**What is needed**
Of the lines below, write out exactly those from the line with "Colaboradores de VILA NOVA Online (108, 2531)" through the line with "Arte Institute (188, 2122)", both included, and skip the rest.

(Pixel coordinate grounding data)
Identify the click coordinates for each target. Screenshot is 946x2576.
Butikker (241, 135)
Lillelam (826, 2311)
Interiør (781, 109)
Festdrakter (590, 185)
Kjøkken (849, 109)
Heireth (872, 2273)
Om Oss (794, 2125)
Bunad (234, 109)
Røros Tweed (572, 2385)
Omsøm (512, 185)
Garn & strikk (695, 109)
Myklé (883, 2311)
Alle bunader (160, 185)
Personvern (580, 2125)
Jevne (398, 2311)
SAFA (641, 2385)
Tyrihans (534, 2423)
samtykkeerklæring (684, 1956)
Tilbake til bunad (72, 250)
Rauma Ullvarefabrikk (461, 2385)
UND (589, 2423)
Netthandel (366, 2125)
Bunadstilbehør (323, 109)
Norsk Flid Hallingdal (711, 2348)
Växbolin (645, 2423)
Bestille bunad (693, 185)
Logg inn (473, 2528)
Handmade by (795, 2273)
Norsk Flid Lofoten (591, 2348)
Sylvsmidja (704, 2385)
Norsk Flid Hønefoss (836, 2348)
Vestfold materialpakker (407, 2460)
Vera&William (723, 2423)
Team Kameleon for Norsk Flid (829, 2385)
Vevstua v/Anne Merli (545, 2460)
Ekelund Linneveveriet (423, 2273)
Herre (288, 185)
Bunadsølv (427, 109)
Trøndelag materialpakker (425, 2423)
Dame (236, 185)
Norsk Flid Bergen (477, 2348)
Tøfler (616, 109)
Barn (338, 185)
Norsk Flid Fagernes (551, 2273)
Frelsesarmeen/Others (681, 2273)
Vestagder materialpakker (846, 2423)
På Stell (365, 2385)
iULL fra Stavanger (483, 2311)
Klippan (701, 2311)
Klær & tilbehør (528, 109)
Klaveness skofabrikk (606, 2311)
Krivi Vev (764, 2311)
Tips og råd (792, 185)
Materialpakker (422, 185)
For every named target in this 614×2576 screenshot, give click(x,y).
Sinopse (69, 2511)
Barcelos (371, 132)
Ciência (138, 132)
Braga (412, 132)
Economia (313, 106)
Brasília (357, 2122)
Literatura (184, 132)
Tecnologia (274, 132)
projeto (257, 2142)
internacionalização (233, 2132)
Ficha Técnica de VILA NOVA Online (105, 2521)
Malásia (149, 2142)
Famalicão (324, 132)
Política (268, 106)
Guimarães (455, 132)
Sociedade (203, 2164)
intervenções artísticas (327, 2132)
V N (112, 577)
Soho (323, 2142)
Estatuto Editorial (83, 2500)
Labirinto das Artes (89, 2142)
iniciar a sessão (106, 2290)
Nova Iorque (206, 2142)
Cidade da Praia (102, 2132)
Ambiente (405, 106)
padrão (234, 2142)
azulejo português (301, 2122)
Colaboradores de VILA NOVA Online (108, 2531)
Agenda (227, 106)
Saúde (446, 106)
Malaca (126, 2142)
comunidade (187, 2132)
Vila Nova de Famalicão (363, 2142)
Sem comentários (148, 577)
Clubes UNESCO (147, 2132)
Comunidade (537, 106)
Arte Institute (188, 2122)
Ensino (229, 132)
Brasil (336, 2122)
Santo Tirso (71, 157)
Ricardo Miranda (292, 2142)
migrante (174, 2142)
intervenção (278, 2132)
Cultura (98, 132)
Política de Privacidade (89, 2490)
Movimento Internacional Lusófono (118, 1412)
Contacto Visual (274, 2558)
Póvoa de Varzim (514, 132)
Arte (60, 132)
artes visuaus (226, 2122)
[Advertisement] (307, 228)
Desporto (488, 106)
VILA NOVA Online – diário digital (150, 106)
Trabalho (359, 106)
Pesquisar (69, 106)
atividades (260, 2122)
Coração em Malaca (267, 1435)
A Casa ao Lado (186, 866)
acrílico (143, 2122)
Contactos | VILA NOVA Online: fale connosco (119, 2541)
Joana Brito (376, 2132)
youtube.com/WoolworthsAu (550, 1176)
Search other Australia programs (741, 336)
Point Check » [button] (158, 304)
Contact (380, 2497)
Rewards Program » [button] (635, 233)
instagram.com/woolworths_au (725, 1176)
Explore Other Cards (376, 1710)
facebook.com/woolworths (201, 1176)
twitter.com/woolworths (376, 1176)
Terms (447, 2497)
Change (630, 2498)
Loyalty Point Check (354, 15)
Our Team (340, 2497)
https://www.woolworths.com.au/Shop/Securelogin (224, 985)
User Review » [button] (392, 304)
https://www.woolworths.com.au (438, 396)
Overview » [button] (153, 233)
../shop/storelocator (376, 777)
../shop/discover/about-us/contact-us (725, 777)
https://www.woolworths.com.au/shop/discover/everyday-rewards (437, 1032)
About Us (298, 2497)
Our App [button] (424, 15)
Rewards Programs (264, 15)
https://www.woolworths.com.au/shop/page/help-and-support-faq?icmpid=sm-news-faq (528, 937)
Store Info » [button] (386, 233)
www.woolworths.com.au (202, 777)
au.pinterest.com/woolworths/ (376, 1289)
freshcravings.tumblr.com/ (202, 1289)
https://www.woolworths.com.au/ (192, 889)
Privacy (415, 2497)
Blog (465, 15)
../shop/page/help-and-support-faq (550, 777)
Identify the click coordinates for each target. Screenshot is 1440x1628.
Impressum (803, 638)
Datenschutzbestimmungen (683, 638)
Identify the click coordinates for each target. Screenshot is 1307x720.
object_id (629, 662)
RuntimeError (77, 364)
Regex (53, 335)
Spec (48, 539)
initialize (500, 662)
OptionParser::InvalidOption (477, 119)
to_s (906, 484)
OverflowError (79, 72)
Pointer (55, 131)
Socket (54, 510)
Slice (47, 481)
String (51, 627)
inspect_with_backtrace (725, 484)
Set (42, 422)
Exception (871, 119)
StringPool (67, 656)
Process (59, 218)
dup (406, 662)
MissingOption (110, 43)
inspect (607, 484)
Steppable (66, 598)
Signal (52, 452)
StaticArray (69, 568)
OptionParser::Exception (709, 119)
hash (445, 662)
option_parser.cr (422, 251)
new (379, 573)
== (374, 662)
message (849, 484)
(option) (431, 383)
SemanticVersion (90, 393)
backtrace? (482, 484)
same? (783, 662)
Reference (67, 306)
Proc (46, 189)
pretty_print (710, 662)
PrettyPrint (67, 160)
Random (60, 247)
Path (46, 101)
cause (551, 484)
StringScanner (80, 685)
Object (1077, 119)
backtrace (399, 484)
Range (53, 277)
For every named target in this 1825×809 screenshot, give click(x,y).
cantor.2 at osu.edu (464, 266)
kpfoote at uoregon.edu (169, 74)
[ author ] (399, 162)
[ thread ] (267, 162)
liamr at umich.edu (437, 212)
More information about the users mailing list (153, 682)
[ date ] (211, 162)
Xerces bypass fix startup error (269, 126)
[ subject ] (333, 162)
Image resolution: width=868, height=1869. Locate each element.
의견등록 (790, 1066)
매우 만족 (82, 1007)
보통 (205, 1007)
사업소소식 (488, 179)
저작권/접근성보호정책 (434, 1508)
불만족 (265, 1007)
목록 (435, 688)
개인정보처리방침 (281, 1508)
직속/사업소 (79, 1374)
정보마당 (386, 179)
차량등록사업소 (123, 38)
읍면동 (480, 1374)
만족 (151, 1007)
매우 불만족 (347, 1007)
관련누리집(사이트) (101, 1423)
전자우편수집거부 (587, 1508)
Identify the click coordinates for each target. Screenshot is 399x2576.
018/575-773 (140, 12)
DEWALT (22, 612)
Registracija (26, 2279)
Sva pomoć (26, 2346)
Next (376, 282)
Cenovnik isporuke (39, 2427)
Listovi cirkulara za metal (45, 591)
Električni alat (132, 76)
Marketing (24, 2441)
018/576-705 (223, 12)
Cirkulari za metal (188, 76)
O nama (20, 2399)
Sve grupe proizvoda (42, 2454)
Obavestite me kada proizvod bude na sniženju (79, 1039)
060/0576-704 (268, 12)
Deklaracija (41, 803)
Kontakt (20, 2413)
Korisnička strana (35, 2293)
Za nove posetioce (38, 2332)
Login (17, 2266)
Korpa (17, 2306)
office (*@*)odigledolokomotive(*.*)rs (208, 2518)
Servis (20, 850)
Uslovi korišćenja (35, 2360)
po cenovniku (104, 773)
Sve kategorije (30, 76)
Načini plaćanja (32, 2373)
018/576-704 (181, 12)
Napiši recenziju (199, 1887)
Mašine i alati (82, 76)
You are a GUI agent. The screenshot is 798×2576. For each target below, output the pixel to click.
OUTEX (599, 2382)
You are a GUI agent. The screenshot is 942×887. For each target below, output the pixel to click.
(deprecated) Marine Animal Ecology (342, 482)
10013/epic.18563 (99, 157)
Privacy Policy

**Reply to the task**
Colaboradores de VILA NOVA Online (108, 2531)
Agenda (227, 106)
Saúde (446, 106)
Malaca (126, 2142)
comunidade (187, 2132)
Vila Nova de Famalicão (363, 2142)
Sem comentários (148, 577)
Clubes UNESCO (147, 2132)
Comunidade (537, 106)
Arte Institute (188, 2122)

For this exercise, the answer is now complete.